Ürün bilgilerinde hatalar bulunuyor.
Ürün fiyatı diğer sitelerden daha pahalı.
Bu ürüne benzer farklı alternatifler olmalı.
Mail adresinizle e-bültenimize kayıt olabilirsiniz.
::::::
The lines from the one holding "Ürün fiyatı diğer sitelerden daha pahalı." through the end of the listing above are to be written out exactly, both ends included, and no others.

Reply ->
Ürün fiyatı diğer sitelerden daha pahalı.
Bu ürüne benzer farklı alternatifler olmalı.
Mail adresinizle e-bültenimize kayıt olabilirsiniz.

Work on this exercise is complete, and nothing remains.